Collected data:
◇ ◇ ◇

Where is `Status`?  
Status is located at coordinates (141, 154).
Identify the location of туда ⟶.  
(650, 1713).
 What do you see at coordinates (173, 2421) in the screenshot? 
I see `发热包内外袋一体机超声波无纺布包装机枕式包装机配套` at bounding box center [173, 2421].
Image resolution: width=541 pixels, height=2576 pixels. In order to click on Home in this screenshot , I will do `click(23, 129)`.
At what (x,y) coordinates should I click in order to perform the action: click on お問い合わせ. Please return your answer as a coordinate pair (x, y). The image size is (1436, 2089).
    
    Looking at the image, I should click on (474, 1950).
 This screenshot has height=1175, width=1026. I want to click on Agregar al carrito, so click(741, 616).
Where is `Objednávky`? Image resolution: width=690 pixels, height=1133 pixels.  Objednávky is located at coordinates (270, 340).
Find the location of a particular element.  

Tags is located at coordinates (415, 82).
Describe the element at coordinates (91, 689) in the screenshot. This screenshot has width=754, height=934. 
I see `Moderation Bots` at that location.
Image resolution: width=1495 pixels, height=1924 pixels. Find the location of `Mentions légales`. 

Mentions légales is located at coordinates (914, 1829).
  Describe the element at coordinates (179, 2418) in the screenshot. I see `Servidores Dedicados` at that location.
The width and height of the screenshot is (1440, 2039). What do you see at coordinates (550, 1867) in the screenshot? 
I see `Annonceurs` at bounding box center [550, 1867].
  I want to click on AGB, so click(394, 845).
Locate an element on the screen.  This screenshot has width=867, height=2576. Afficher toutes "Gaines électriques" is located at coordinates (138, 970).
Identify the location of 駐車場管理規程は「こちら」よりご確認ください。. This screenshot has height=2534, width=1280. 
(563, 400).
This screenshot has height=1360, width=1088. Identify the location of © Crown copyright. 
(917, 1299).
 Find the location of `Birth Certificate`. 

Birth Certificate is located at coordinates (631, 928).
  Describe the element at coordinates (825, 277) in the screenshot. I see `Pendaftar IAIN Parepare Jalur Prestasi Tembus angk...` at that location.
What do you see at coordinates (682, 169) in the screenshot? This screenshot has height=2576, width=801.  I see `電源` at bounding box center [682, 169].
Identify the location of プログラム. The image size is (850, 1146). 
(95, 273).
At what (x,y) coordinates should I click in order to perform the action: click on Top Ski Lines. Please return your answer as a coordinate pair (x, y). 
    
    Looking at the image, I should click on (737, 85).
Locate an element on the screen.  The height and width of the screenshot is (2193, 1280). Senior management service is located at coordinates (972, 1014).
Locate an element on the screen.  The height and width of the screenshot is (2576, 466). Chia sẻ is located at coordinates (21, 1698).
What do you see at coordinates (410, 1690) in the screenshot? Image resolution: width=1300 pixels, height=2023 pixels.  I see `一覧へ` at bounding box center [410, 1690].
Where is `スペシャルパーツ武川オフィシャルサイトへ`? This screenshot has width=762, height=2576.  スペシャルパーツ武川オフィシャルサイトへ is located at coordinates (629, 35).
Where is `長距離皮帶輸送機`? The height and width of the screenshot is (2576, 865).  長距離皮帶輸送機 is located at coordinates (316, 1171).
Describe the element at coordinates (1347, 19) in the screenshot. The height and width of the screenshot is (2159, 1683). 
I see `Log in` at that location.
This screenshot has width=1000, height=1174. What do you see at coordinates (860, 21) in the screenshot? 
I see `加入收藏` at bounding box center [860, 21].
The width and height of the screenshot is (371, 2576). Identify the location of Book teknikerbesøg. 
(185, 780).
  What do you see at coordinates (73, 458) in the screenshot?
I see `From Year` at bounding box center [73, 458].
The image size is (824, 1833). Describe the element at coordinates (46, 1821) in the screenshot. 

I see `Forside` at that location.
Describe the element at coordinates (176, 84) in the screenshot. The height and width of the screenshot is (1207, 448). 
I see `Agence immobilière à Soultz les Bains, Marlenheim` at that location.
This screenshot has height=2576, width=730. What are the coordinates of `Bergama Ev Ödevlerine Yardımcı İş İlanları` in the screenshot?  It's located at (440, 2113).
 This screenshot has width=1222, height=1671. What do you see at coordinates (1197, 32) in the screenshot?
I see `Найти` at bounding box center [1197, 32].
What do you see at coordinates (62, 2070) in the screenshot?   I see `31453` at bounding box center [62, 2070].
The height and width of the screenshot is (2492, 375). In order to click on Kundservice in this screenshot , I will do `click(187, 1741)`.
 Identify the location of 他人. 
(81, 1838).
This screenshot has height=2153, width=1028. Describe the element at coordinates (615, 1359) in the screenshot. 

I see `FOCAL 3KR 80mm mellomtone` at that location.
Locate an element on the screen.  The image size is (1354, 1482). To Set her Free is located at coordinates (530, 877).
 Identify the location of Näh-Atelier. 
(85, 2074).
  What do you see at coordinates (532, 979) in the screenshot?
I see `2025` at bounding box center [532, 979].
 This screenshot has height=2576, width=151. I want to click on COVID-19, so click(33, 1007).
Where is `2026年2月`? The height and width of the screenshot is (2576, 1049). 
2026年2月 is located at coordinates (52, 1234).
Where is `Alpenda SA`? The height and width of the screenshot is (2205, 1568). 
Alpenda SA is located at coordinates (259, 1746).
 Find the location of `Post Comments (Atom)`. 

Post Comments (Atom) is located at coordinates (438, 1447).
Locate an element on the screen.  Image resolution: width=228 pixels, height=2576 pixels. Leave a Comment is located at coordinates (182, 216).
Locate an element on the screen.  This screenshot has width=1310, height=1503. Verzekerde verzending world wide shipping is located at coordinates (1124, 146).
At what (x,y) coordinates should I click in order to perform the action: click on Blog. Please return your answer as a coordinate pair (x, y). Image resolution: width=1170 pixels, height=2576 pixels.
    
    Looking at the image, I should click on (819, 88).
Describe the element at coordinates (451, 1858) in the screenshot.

◇ ◇ ◇

-- What the task asks --
Each record above should be repeated exactly as it appears.

-- Solution --
Where is `Status`?  
Status is located at coordinates (141, 154).
Identify the location of туда ⟶.  
(650, 1713).
 What do you see at coordinates (173, 2421) in the screenshot? 
I see `发热包内外袋一体机超声波无纺布包装机枕式包装机配套` at bounding box center [173, 2421].
Image resolution: width=541 pixels, height=2576 pixels. In order to click on Home in this screenshot , I will do `click(23, 129)`.
At what (x,y) coordinates should I click in order to perform the action: click on お問い合わせ. Please return your answer as a coordinate pair (x, y). The image size is (1436, 2089).
    
    Looking at the image, I should click on (474, 1950).
 This screenshot has height=1175, width=1026. I want to click on Agregar al carrito, so click(741, 616).
Where is `Objednávky`? Image resolution: width=690 pixels, height=1133 pixels.  Objednávky is located at coordinates (270, 340).
Find the location of a particular element.  

Tags is located at coordinates (415, 82).
Describe the element at coordinates (91, 689) in the screenshot. This screenshot has width=754, height=934. 
I see `Moderation Bots` at that location.
Image resolution: width=1495 pixels, height=1924 pixels. Find the location of `Mentions légales`. 

Mentions légales is located at coordinates (914, 1829).
  Describe the element at coordinates (179, 2418) in the screenshot. I see `Servidores Dedicados` at that location.
The width and height of the screenshot is (1440, 2039). What do you see at coordinates (550, 1867) in the screenshot? 
I see `Annonceurs` at bounding box center [550, 1867].
  I want to click on AGB, so click(394, 845).
Locate an element on the screen.  This screenshot has width=867, height=2576. Afficher toutes "Gaines électriques" is located at coordinates (138, 970).
Identify the location of 駐車場管理規程は「こちら」よりご確認ください。. This screenshot has height=2534, width=1280. 
(563, 400).
This screenshot has height=1360, width=1088. Identify the location of © Crown copyright. 
(917, 1299).
 Find the location of `Birth Certificate`. 

Birth Certificate is located at coordinates (631, 928).
  Describe the element at coordinates (825, 277) in the screenshot. I see `Pendaftar IAIN Parepare Jalur Prestasi Tembus angk...` at that location.
What do you see at coordinates (682, 169) in the screenshot? This screenshot has height=2576, width=801.  I see `電源` at bounding box center [682, 169].
Identify the location of プログラム. The image size is (850, 1146). 
(95, 273).
At what (x,y) coordinates should I click in order to perform the action: click on Top Ski Lines. Please return your answer as a coordinate pair (x, y). 
    
    Looking at the image, I should click on (737, 85).
Locate an element on the screen.  The height and width of the screenshot is (2193, 1280). Senior management service is located at coordinates (972, 1014).
Locate an element on the screen.  The height and width of the screenshot is (2576, 466). Chia sẻ is located at coordinates (21, 1698).
What do you see at coordinates (410, 1690) in the screenshot? Image resolution: width=1300 pixels, height=2023 pixels.  I see `一覧へ` at bounding box center [410, 1690].
Where is `スペシャルパーツ武川オフィシャルサイトへ`? This screenshot has width=762, height=2576.  スペシャルパーツ武川オフィシャルサイトへ is located at coordinates (629, 35).
Where is `長距離皮帶輸送機`? The height and width of the screenshot is (2576, 865).  長距離皮帶輸送機 is located at coordinates (316, 1171).
Describe the element at coordinates (1347, 19) in the screenshot. The height and width of the screenshot is (2159, 1683). 
I see `Log in` at that location.
This screenshot has width=1000, height=1174. What do you see at coordinates (860, 21) in the screenshot? 
I see `加入收藏` at bounding box center [860, 21].
The width and height of the screenshot is (371, 2576). Identify the location of Book teknikerbesøg. 
(185, 780).
  What do you see at coordinates (73, 458) in the screenshot?
I see `From Year` at bounding box center [73, 458].
The image size is (824, 1833). Describe the element at coordinates (46, 1821) in the screenshot. 

I see `Forside` at that location.
Describe the element at coordinates (176, 84) in the screenshot. The height and width of the screenshot is (1207, 448). 
I see `Agence immobilière à Soultz les Bains, Marlenheim` at that location.
This screenshot has height=2576, width=730. What are the coordinates of `Bergama Ev Ödevlerine Yardımcı İş İlanları` in the screenshot?  It's located at (440, 2113).
 This screenshot has width=1222, height=1671. What do you see at coordinates (1197, 32) in the screenshot?
I see `Найти` at bounding box center [1197, 32].
What do you see at coordinates (62, 2070) in the screenshot?   I see `31453` at bounding box center [62, 2070].
The height and width of the screenshot is (2492, 375). In order to click on Kundservice in this screenshot , I will do `click(187, 1741)`.
 Identify the location of 他人. 
(81, 1838).
This screenshot has height=2153, width=1028. Describe the element at coordinates (615, 1359) in the screenshot. 

I see `FOCAL 3KR 80mm mellomtone` at that location.
Locate an element on the screen.  The image size is (1354, 1482). To Set her Free is located at coordinates (530, 877).
 Identify the location of Näh-Atelier. 
(85, 2074).
  What do you see at coordinates (532, 979) in the screenshot?
I see `2025` at bounding box center [532, 979].
 This screenshot has height=2576, width=151. I want to click on COVID-19, so click(33, 1007).
Where is `2026年2月`? The height and width of the screenshot is (2576, 1049). 
2026年2月 is located at coordinates (52, 1234).
Where is `Alpenda SA`? The height and width of the screenshot is (2205, 1568). 
Alpenda SA is located at coordinates (259, 1746).
 Find the location of `Post Comments (Atom)`. 

Post Comments (Atom) is located at coordinates (438, 1447).
Locate an element on the screen.  Image resolution: width=228 pixels, height=2576 pixels. Leave a Comment is located at coordinates (182, 216).
Locate an element on the screen.  This screenshot has width=1310, height=1503. Verzekerde verzending world wide shipping is located at coordinates (1124, 146).
At what (x,y) coordinates should I click in order to perform the action: click on Blog. Please return your answer as a coordinate pair (x, y). Image resolution: width=1170 pixels, height=2576 pixels.
    
    Looking at the image, I should click on (819, 88).
Describe the element at coordinates (451, 1858) in the screenshot.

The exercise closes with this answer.